Living the dream

Living the dream
Visiting grandmas farm.

Monday, July 23, 2012

In the hot weather we have been having I go out everyday around lunch time to check on the animals.  The heat has been very stressful on the birds and egg laying has been down.   The horses seem to be doing ok, but aren’t real thrilled about having to eat hay this time of year.  This morning we had a tiny bit of rain and I’ll take it, in a brief dawn thunderstorm.  We are waiting to see if we get more tonight. 

 I watched 4 baby starlings at the feeder this am sitting on the crook of the shepherd’s crook holding the feeder.  When their mom or dad approached they went nuts and totally knocked the parent off the pole.  Bugs are probably sparse in this dry year and they are concentrating on the suet to feed their young.  I actually like starlings, they are cheerful birds and eat a lot of harmful bugs.  They get their bad rep from their habit on congregating in large flocks and sometimes stealing grain, although they prefer bugs.

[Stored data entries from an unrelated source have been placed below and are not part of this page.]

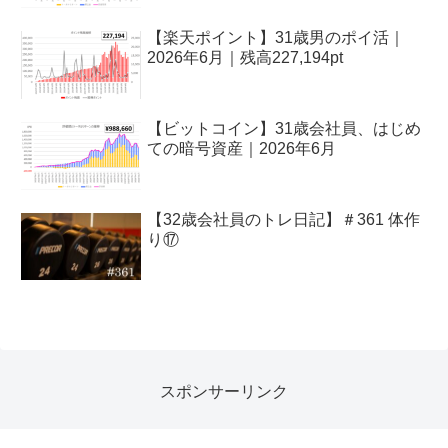
【楽天ポイント】31歳男のポイ活｜
2026年6月｜残高227,194pt
【ビットコイン】31歳会社員、はじめ
ての暗号資産｜2026年6月
【32歳会社員のトレ日記】＃361 体作
り⑰
スポンサーリンク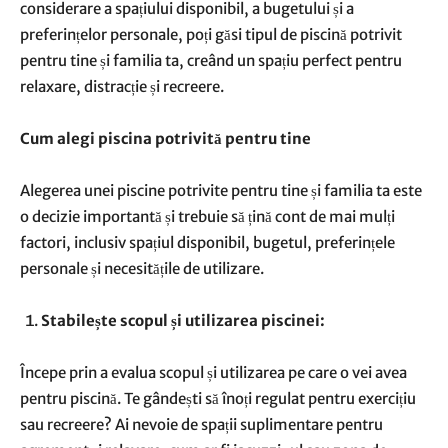
considerare a spațiului disponibil, a bugetului și a
preferințelor personale, poți găsi tipul de piscină potrivit
pentru tine și familia ta, creând un spațiu perfect pentru
relaxare, distracție și recreere.
Cum alegi piscina potrivită pentru tine
Alegerea unei piscine potrivite pentru tine și familia ta este
o decizie importantă și trebuie să țină cont de mai mulți
factori, inclusiv spațiul disponibil, bugetul, preferințele
personale și necesitățile de utilizare.
Stabilește scopul și utilizarea piscinei:
Începe prin a evalua scopul și utilizarea pe care o vei avea
pentru piscină. Te gândești să înoți regulat pentru exercițiu
sau recreere? Ai nevoie de spații suplimentare pentru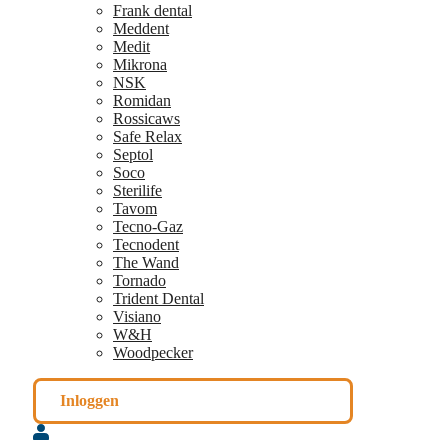
Frank dental
Meddent
Medit
Mikrona
NSK
Romidan
Rossicaws
Safe Relax
Septol
Soco
Sterilife
Tavom
Tecno-Gaz
Tecnodent
The Wand
Tornado
Trident Dental
Visiano
W&H
Woodpecker
Inloggen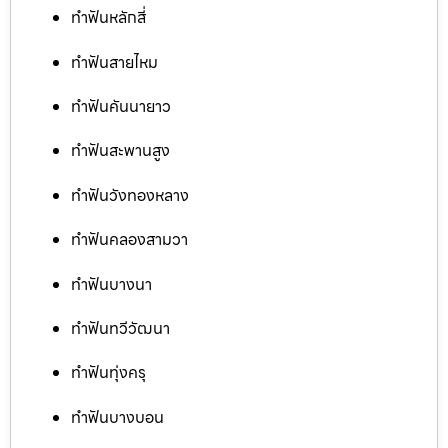
ทำฟันหลักสี่
ทำฟันสายไหม
ทำฟันคันนายาว
ทำฟันสะพานสูง
ทำฟันวังทองหลาง
ทำฟันคลองสามวา
ทำฟันบางนา
ทำฟันทวีวัฒนา
ทำฟันทุ่งครุ
ทำฟันบางบอน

I had another single duckling hatch and his mom is having a heck of a time trying to get out with him and get food and water.  She chose to sit under the top half of a dog house in the back of the barn.  But a hen chose to start sitting right outside the entrance to the duck’s nest and she doesn’t want the duck to emerge.  I put the duck with her duckling in a pen outside but she managed to get out of the pen and come right back inside under the doghouse top.


I was able to successfully move the hen and her nest over to the other side of the stall where they are but the duck still doesn’t want to come out and let her baby eat and drink.  I don’t have any other birds in a brooder and I am not going to set up a brooder for one duckling.  I put a baby water dish and feed right next to the ducks spot but the chickens just eat it up and turn it over.  I’m going to try something else tonight. 

 My momma turkey who hatched 3 chicks is going nuts being penned up and I want to release her.  Her chicks are feathered out and getting big.  But I am afraid she will jump the chicken yard fence and get her chicks to follow her, they fly pretty good at this age.   We have a big open ditch in the yard where we are repairing a septic line that broke.   It’s been so hot that work is progressing slowly there.  I’m afraid the chicks would get in and drown, although the water isn’t too deep.  That should be finished in a day or so and hopefully she can be turned free. 


It’s interesting that in these 3 chicks we have one bourbon red, one bronze and one that looks like it will be white, or nearly white.  Turkey genetics are not like chicken genetics, they don’t always breed true to color.  Some people believe that turkey breeds are actually just color variations.  I would concur except to say there are at least two body types, the broad breasted and normal breasted and those might be better classified as two different breeds.  Some people list the midget white as another body type.

 I am hoping to get another batch of chicks hatched in the next few days.  That would be the turkey hen sitting out by the pond under a thorny quince bush.   Since they are predicting storms in a few days, that’s probably when they will hatch and get soaked.  I think that’s why we had so few hatch from the last bunch. The day they were hatching we had a big rainstorm.  Even though I had a little cover over her on the nest the nest still got soaked.  It’s a catch 22-  we need rain but I would like some more turkeys too.  And I will have to herd or lure this bunch into the chicken yard where I can feed them, I can’t put feed out where they are because of the horses having access there.  And they are close to the dog yards, if the chicks go through the fence they’ll get eaten. I may catch the chicks and brood them inside.   That’s a young hen and I would like her to raise some chicks so she gets the experience.  Should be fun.